* **Exercise goal**
From the line that contains "Winkelwagen" to the last line of the data, every line is to be transcribed exactly; no other line is to be included.

(Data records)
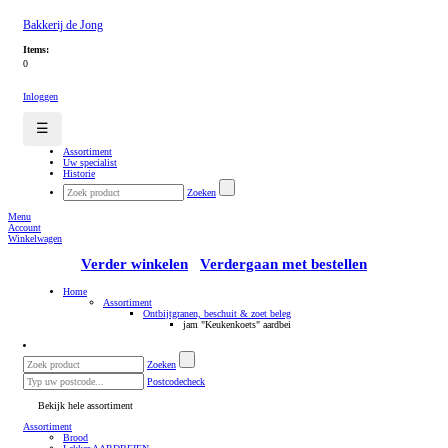
Bakkerij de Jong
Items:
0
Inloggen
☰
Assortiment
Uw specialist
Historie
Zoeken
Menu
Account
Winkelwagen
Verder winkelen
Verdergaan met bestellen
Home
Assortiment
Ontbijtgranen, beschuit & zoet beleg
jam "Keukenkoets" aardbei
Zoeken
Postcodecheck
Bekijk hele assortiment
Assortiment
Brood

* **Answer space**
Winkelwagen
Verder winkelen
Verdergaan met bestellen
Home
Assortiment
Ontbijtgranen, beschuit & zoet beleg
jam "Keukenkoets" aardbei
Zoeken
Postcodecheck
Bekijk hele assortiment
Assortiment
Brood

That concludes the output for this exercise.